Oral bioavailability of ATP after prolonged administration

Journal Title (Medline/Pubmed accepted abbreviation): Br. J. Nutr.
Year: 2011
Volume: 105
Page numbers: 357-366
doi (if applicable): 10.1017/S0007114510003570

Summary of Background and Research Design

Background:Adenosine triphosphate (ATP) is the primary energy currency for cellular work. The generation of ATP in cells comes from the metabolism of nutrients (e.g, carbohydrates, fats, nucleic acids). This study examined if it is possible to more directly supply ATP to the cells via the actual oral ingestion of ATP. ATP is stable in an acidic environment (for example, the stomach) but it is likely that ATP is broken down into its components (i.e., adenosine, ribose, phosphate groups) before it gets to the blood stream. Furthermore, the liver metabolizes adenosine into uric acid which is filtered out by the kidney and excreted in urine. Even so, some scientists hypothesize that having a surplus of the “ingredients” to synthesize ATP will facilitate ATP generation. Corroborating this, some animal studies have shown that oral ingestion of ATP can increase ATP blood levels. This phenomenon has not been shown in humans to date with either an acute or chronic dose of oral ATP.

Research Question:Does oral ATP ingestion for 28 days increase ATP concentrations in the blood? Does 28 days of ATP ingestion increase the body’s uptake, metabolism, and/or excretion of a large, acute dose (5 g) ATP?

Subjects:Thirty three subjects (13 male, age 28.8 ± 14.1 y; 19 female, 21.7 ± 4.6 y)

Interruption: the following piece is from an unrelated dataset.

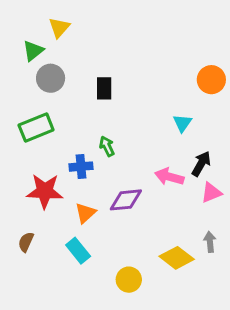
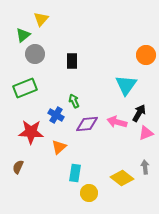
cyan triangle: (182, 123) -> (126, 85), size x1.6
blue cross: (81, 167) -> (56, 115), turned 35
purple diamond: (126, 200) -> (87, 124), moved
cyan rectangle: (78, 251) -> (75, 173), moved, turned 48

Experimental design:randomized, double-blinded, placebo-controlled design

Treatments/Protocol: Subjects were randomized to 1 of 4 dosing groups: 0, 250, 1250, or 5000 mg of ATP per day, taken on days 1-27 of the study. Their daily amount of ATP was divided into two doses of enteric-coated pellets. On days 0 and 28 subjects all consumed a single dose of 5000 mg of ATP. Blood was sampled at 30, 20, and 10 min before the 5000 mg megadose then every 15 min between 30 and 210 min after ATP ingestion. Urine was also collected 20 min before and 120, 220, and 400 min after the ATP dose. A single blood sample was acquired on days 7, 14, and 21. Blood was analyzed for ATP and several enzymes to assess safety. Urine was measured for uric acid (a breakdown product of ATP) and creatinine (to report on kidney function).

Summary of research findings:
  • The supplements were generally well tolerated. One subject in the placebo group discontinued participation due to vomiting and there were two reports of nausea without vomiting from the ATP supplement.
  • There were no significant differences in fasting ATP blood levels over the 4 wks of any dose of ATP.
  • There were no significant differences in plasma ATP levels after 5000 mg ATP ingestion on days 0 and 28 for any of the groups.
  • There was no significant increase in any of the metabolites of ATP that were measured in the blood except for uric acid. The rate or pattern of ATP metabolism was not affected by 4 wk ATP administration at any dose. Blood uric acid concentrations increased with dose.
  • There was no difference in the uric acid:creatinine ratio in the urine between days 0 and 28 for any groups or between any of the ATP doses and the placebo group.

Interpretation of findings/Key practice applications:

ATP administered orally does not increase ATP concentrations in the blood. It does not appear to have dangerous side effects in healthy individuals, but an increase in uric acid in the blood could increase the risk of gout for those who are predisposed to this ailment.